Britain’s oil and gas giants BP and Shell reported massive quarterly profits earlier this month, as they benefited from surging commodity prices during Russia’s onslaught in Ukraine. It has fueled calls for the government to tax their surplus cash.
Rachel Reeves, shadow finance minister for the opposition Labour Party, welcomed Sunak’s change of heart over the policy following months of government opposition.
“It seems the Chancellor is finally being dragged kicking & screaming to a U turn, and four months late adopting Labour’s call for a windfall tax on oil & gas producer profits,” Reeves said via Twitter on Thursday morning.
“Why has it taken so long? Why have families had to struggle and worry while he dragged his feet?”
Earlier this week, the head of Britain’s energy sector regulator Ofgem warned that a price cap on the most widely used consumer energy tariffs was set to climb by ?800 ($1,005) in October, bringing the typical household bill to ?2,800 a year.
The proposed cap would be a substantial jump from the current level of ?1,971 which, when it was introduced last month, represented a record-breaking rise of ?700.
“The price changes we have seen in the gas market are genuinely a once-in-a-generation event not seen since the oil crisis in the 1970s,” Ofgem CEO Jonathan Brearley told lawmakers on Tuesday during a Business, Energy and Industrial Strategy Committee.
He added that October’s proposed price cap surge could see the number of households in fuel poverty nearly double to 12 million from 6.5 million.
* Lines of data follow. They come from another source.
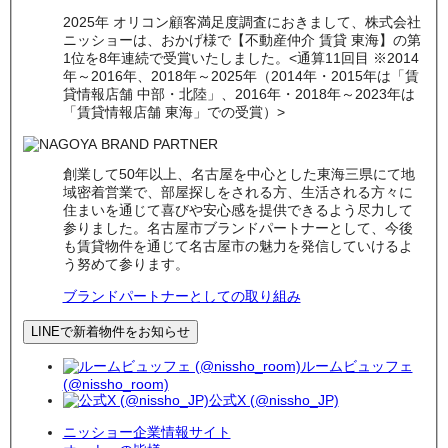
2025年 オリコン顧客満足度調査におきまして、株式会社
ニッショーは、おかげ様で【不動産仲介 賃貸 東海】の第
1位を8年連続で受賞いたしました。<通算11回目 ※2014
年～2016年、2018年～2025年（2014年・2015年は「賃
貸情報店舗 中部・北陸」、2016年・2018年～2023年は
「賃貸情報店舗 東海」での受賞）>
創業して50年以上、名古屋を中心とした東海三県にて地
域密着営業で、部屋探しをされる方、生活される方々に
住まいを通じて喜びや安心感を提供できるよう尽力して
参りました。名古屋市ブランドパートナーとして、今後
も賃貸物件を通じて名古屋市の魅力を発信していけるよ
う努めて参ります。
ブランドパートナーとしての取り組み
LINEで新着物件をお知らせ
ルームビュッフェ
(@nissho_room)
公式X (@nissho_JP)
ニッショー企業情報サイト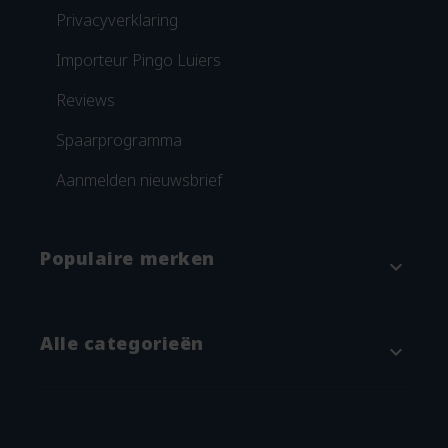
Privacyverklaring
Importeur Pingo Luiers
Reviews
Spaarprogramma
Aanmelden nieuwsbrief
Populaire merken
expand_more
Attitude
Alle categorieën
expand_more
Blümchen
Grünspecht
Baby & kind
Imse Vimse
Verschonen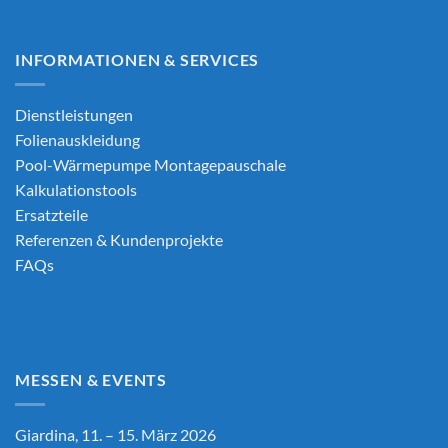
INFORMATIONEN & SERVICES
Dienstleistungen
Folienauskleidung
Pool-Wärmepumpe Montagepauschale
Kalkulationstools
Ersatzteile
Referenzen & Kundenprojekte
FAQs
MESSEN & EVENTS
Giardina, 11. – 15. März 2026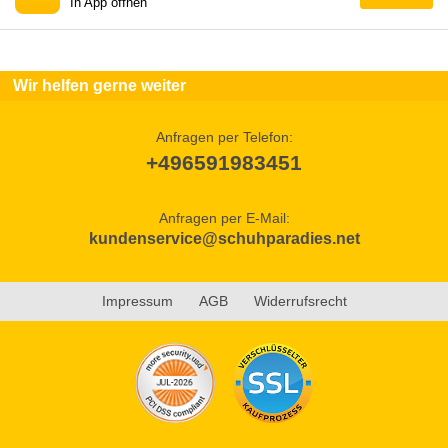
In App öffnen
Wir helfen gerne weiter
Anfragen per Telefon:
+496591983451
Anfragen per E-Mail:
kundenservice@schuhparadies.net
Impressum
AGB
Widerrufsrecht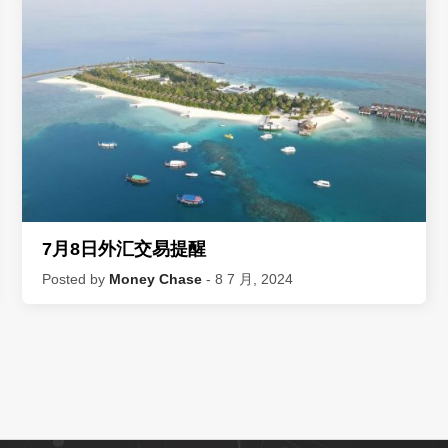
7月8日外汇交易提醒
Posted by
Money Chase
- 8 7 月, 2024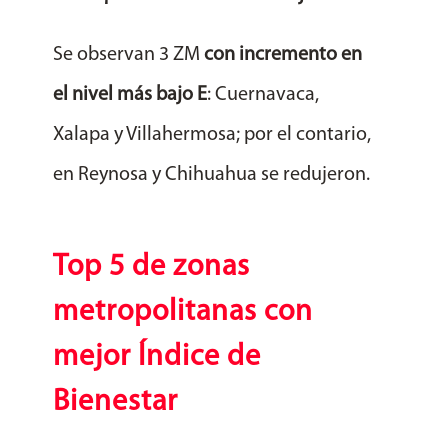
Se observan 3 ZM
con incremento en
el nivel más bajo E
: Cuernavaca,
Xalapa y Villahermosa; por el contario,
en Reynosa y Chihuahua se redujeron.
Top 5 de zonas
metropolitanas
con
mejor Índice de
Bienestar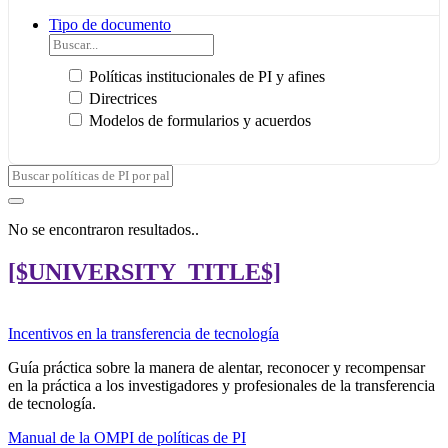
Tipo de documento
Políticas institucionales de PI y afines
Directrices
Modelos de formularios y acuerdos
No se encontraron resultados..
[$UNIVERSITY_TITLE$]
Incentivos en la transferencia de tecnología
Guía práctica sobre la manera de alentar, reconocer y recompensar
en la práctica a los investigadores y profesionales de la transferencia
de tecnología.
Manual de la OMPI de políticas de PI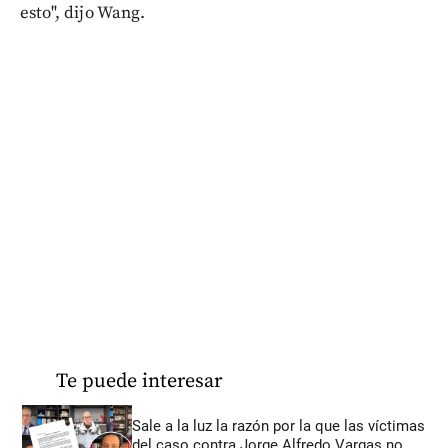
esto", dijo Wang.
Te puede interesar
Sale a la luz la razón por la que las víctimas
del caso contra Jorge Alfredo Vargas no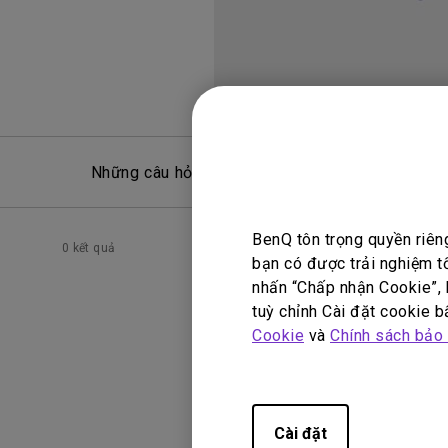
Những câu hỏi thường gặp
Hỏ
BenQ tôn trọng quyền riên
0 kết quả
bạn có được trải nghiệm t
nhấn “Chấp nhận Cookie”, h
tuỳ chỉnh Cài đặt cookie bấ
Cookie
và
Chính sách bảo
Cài đặt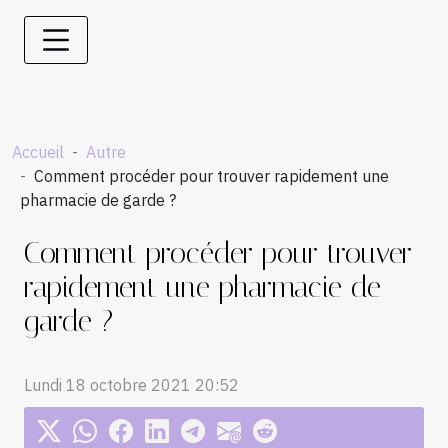
Accueil
Autre
Comment procéder pour trouver rapidement une
pharmacie de garde ?
Comment procéder pour trouver
rapidement une pharmacie de
garde ?
Lundi 18 octobre 2021 20:52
Fuel poverty refers to when a household is unable to afford to heat their home to an adequate temperature.
Campaigners have described the prospect of further energy bill rises this winter as a “nightmare scenario,” warning that only an emergency budget could solve the crisis gripping the world’s fifth-biggest economy.
The End Fuel Poverty Coalition has estimated that if fuel poverty levels hit the limits predicted, thousands of additional winter deaths will take place due to cold homes in 2022 and 2023 — mainly among the elderly and vulnerable.
“The injustice of it all is just incredible,” said Brenda Boardman, an emeritus fellow and researcher of low-carbon energies at the Environmental Change Institute at the University of Oxford.
“We desperately need an energy market that is designed around the needs of the consumers, not the needs of the suppliers. This is, after all, a basic necessity, that is ultimately about life and death, as well as comfort, good health and child development.”